7.1 PURCHASE PRICE ALLOCATION. Buyer, the Company and Sellers
agree that the Purchase Price and the liabilities of the Company will be
allocated to the assets of the Company for all purposes (including Tax and
financial accounting) in a manner consistent with IRC Sections 338 and 1060 and
the regulations thereunder. Buyer, the Company and Sellers shall file all Tax
Returns (including amended returns and claims for refund) and information
reports in a manner consistent with such allocation.

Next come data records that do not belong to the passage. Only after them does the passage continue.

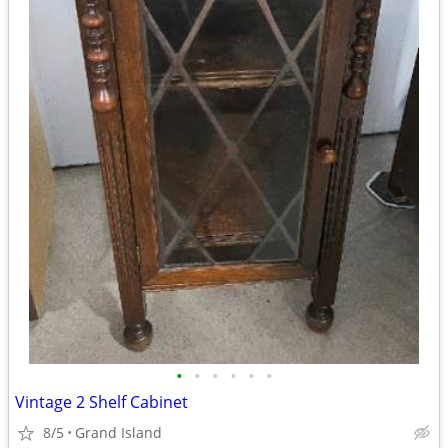
•
•
•
•
•
•
Vintage 2 Shelf Cabinet
8/5
Grand Island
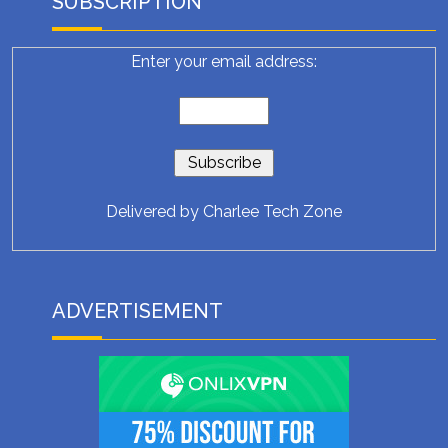
SUBSCRIPTION
Enter your email address:
Delivered by
Charlee Tech Zone
ADVERTISEMENT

7.2 TAX RETURNS. Buyer shall prepare or cause to be prepared, on a
basis consistent with the Company's past practice and custom, unless the Sellers
approve otherwise, which approval shall not be unreasonably withheld,
conditioned or delayed, and file or cause to be filed all Tax Returns for the
Company for all periods ending on or prior to the Closing Date that are filed
after the Closing Date, except for the Company's Federal S Corporation Tax
Returns and corresponding state Tax Returns required to be filed for all periods
prior to Closing and the period ending with the Closing (including the Federal S
Corporation Tax Return and corresponding state Tax Returns required to be filed
due to the deemed asset sale under IRC Section 338(h)(10)), which shall be
prepared by Sellers and approved by Buyer prior to filing, which approval shall
not be unreasonably withheld, conditioned or delayed. Seller shall provide Buyer
with a schedule of all Tax Returns of the Company to be filed for periods ending
on or prior to the Closing Date, and a list of Tax Returns for which extensions
have been filed.
7.3 COOPERATION ON TAX MATTERS.
(a) Buyer, the Company and Sellers shall cooperate fully, as and to the
extent reasonably requested by the other party, in connection with the filing of
Tax Returns and Tax refunds and any audit, litigation or other proceeding with
respect to Taxes; provided, that Sellers shall not file, or cause to be filed,
the Company's Federal S corporation Tax Returns and corresponding state Tax
Returns of the Company required to be filed for all periods prior to Closing and
the period ending with the Closing (including the Federal S Corporation Tax
Return and corresponding state Tax Returns required to be filed due to the
deemed asset sale under IRC Section 338(h)(10)), without Buyer's prior approval,
which approval shall not be unreasonably withheld, conditioned or delayed;
provided further, that Sellers shall provide Buyer any of the aforementioned Tax
Returns to Buyer not less than sixty (60) days prior to the due date (including
properly filed extensions) for filing such Tax Returns. Such cooperation shall
include the retention and (upon the other party's request) the provision of
records and information reasonably relevant to any such audit, litigation, or
other proceeding and making employees available on a mutually convenient basis
to provide additional information and explanation of any material provided
hereunder. Buyer, the Company and Sellers agree (i) to retain all books and
records with respect to Tax matters pertinent to the Company relating to any
taxable period beginning before the Closing until the expiration of the statute
of limitations (and, to the extent notified by Buyer or Sellers, any extensions
thereof) of the respective taxable periods, and to abide by all record retention
agreements entered into with any taxing authority, and (ii) to give the other
party reasonable written notice prior to transferring, destroying or discarding
any such books and records and, if the other party so requests, the Company or
Sellers, as the case may be, shall allow the other party to take possession of
such books and records.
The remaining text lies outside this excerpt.